Glané sur l'excellent site Terre de femmes

 

Bibliographie

 

- Residenze Invernali (Crocetti, Milan, 1992, préface d'Arnaldo Colasanti), pour lequel elle a reçu le prix Sinisgalli, le prix Diego Valeri et le Tratti Poetry Prize ;
- Notti di pace occidentale (Donzelli, Rome, septembre 1999). Prix Montale 2000 ;
- Il catalogo della gioia (Donzelli, Rome, 2003) ;
- Dal balcone del corpo (Mondadori, Collection Lo specchio, Milan, juin 2007). Prix Napoli 2007. Prix Giuseppe Dessì 2008.
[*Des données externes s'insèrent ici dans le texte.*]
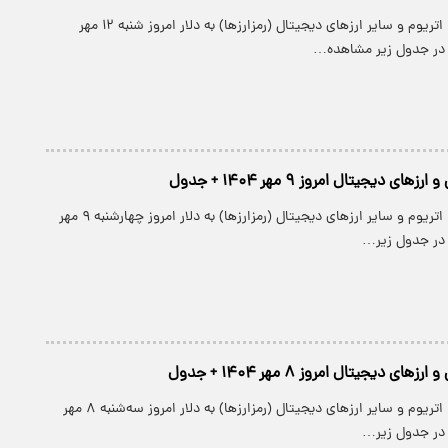
قیمت بیت کوین، اتریوم و سایر ارز‌های دیجیتال (رمزارزها) به دلار امروز شنبه ۱۲ مهر
ی دیجیتال امروز ۹ مهر ۱۴۰۴ + جدول
قیمت بیت کوین، اتریوم و سایر ارز‌های دیجیتال (رمزارزها) به دلار امروز چهارشنبه ۹ مهر
ی دیجیتال امروز ۸ مهر ۱۴۰۴ + جدول
قیمت بیت کوین، اتریوم و سایر ارز‌های دیجیتال (رمزارزها) به دلار امروز سه‌شنبه ۸ مهر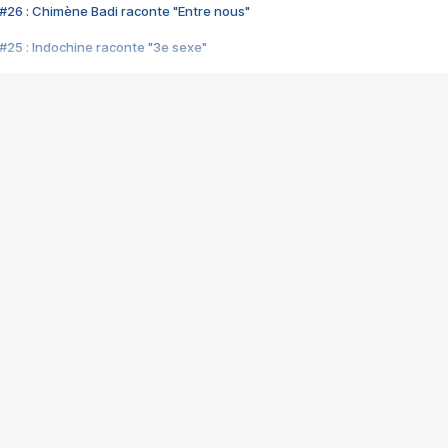
#26 : Chimène Badi raconte "Entre nous"
#25 : Indochine raconte "3e sexe"
#24 : Zaho raconte "C'est chelou"
#23 : Patrick Bruel raconte "Au café des délices"
#22 : Kyo raconte "Le chemin"
#21 : Nolwenn Leroy raconte "Cassé"
#20 : Patrick Hernandez raconte "Born to be alive"
#19 : Lorie raconte "Près de moi"
#18 : Michael Jones raconte "A nos actes manqués" (avec Jean-Jacque
#17 : Khaled raconte "Aïcha"
#16 : Corneille raconte "Parce qu'on vient de loin"
#15 : Indochine raconte "L'aventurier"
14 : Lorie raconte "Sur un air latino"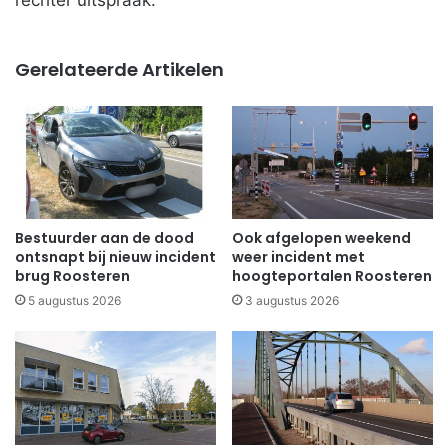
Gerelateerde Artikelen
Bestuurder aan de dood
Ook afgelopen weekend
ontsnapt bij nieuw incident
weer incident met
brug Roosteren
hoogteportalen Roosteren
5 augustus 2026
3 augustus 2026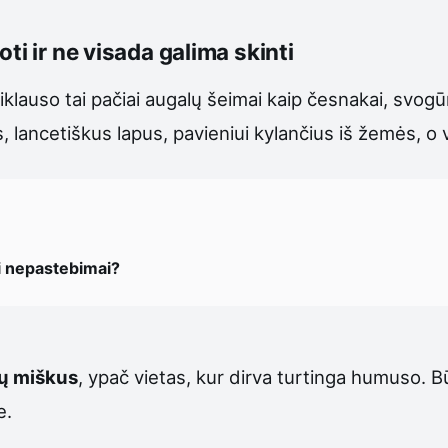
ti ir ne visada galima skinti
riklauso tai pačiai augalų šeimai kaip česnakai, svogūn
s, lancetiškus lapus, pavieniui kylančius iš žemės, o
si nepastebimai?
ų miškus
, ypač vietas, kur dirva turtinga humuso. B
e.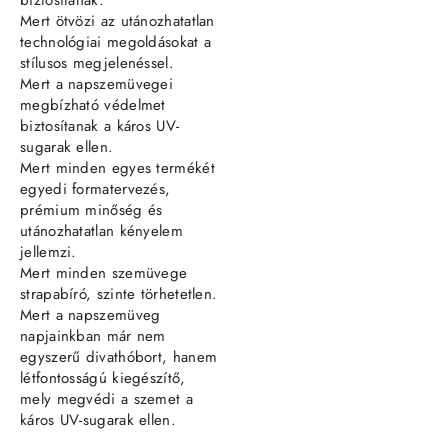
Mert ötvözi az utánozhatatlan
technológiai megoldásokat a
stílusos megjelenéssel.
Mert a napszemüvegei
megbízható védelmet
biztosítanak a káros UV-
sugarak ellen.
Mert minden egyes termékét
egyedi formatervezés,
prémium minőség és
utánozhatatlan kényelem
jellemzi.
Mert minden szemüvege
strapabíró, szinte törhetetlen.
Mert a napszemüveg
napjainkban már nem
egyszerű divathóbort, hanem
létfontosságú kiegészítő,
mely megvédi a szemet a
káros UV-sugarak ellen.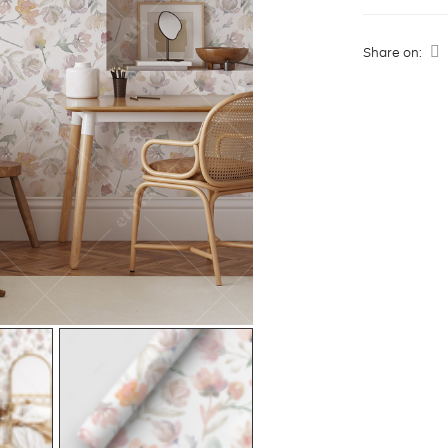
Share on: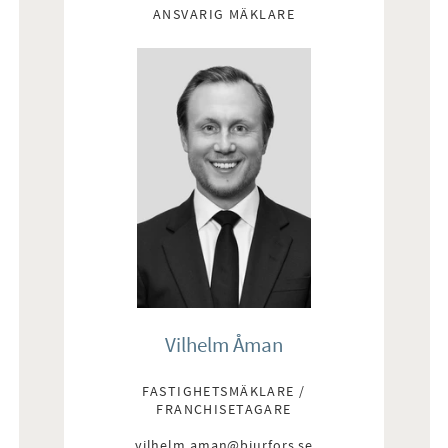
ANSVARIG MÄKLARE
Vilhelm Åman
FASTIGHETSMÄKLARE /
FRANCHISETAGARE
vilhelm.aman@bjurfors.se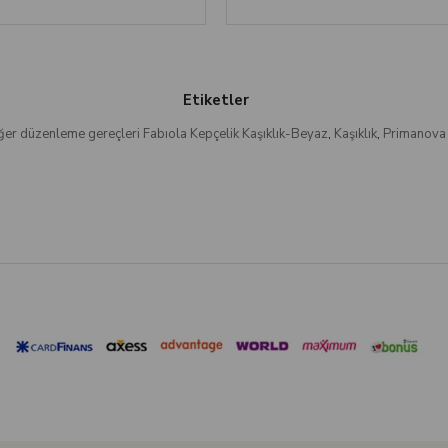
Etiketler
ğer düzenleme gereçleri Fabıola Kepçelik Kaşıklık-Beyaz
,
Kaşıklık
,
Primanova 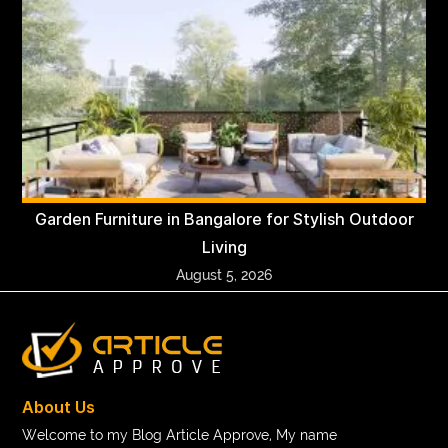
Garden Furniture in Bangalore for Stylish Outdoor
Living
August 5, 2026
About Us
Welcome to my Blog Article Approve, My name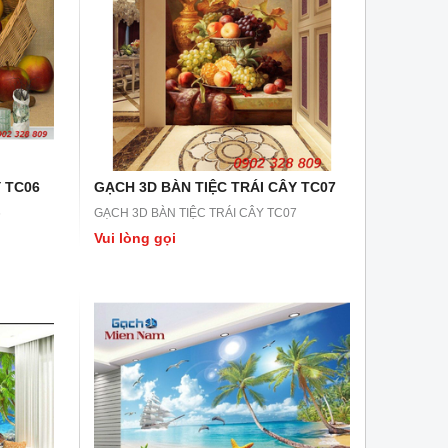
 TC06
GẠCH 3D BÀN TIỆC TRÁI CÂY TC07
6
GẠCH 3D BÀN TIỆC TRÁI CÂY TC07
Vui lòng gọi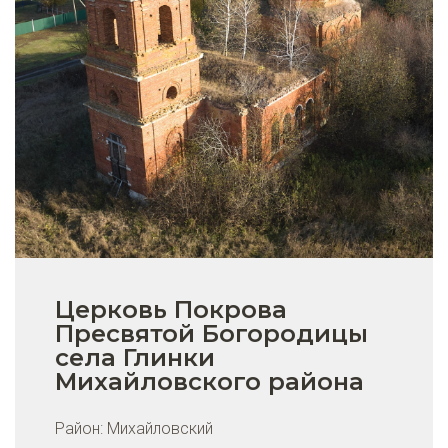
Церковь Покрова
Пресвятой Богородицы
села Глинки
Михайловского района
Район:
Михайловский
 Elle a également publié quatre recueils d’essais et nouvelles :

- Cosa sono gli anni (Fazi Editore, Rome, 1997) ;
- La luce delle cose (Feltrinelli, Milan, 2000) ;
- Tre stazioni (LietoColle, Faloppio, 2003) ;
- La vita degli dettagli (Donzelli, collana Saggine, Rome, 2009).

 

11 SEPTEMBRE 2001

Je suis le sillage de la lumière à l'intérieur des mois, dans la crypte automnale
j'écoute la première pluie, ample, sur la gouttière.
Septembre ― dit le calendrier à moitié consommé avec ses figures
d'insectes sur les feuilles. Presque octobre en avance les coquilles
d'escargots une pour chaque jour comme pour réfuter la peur avec la lenteur.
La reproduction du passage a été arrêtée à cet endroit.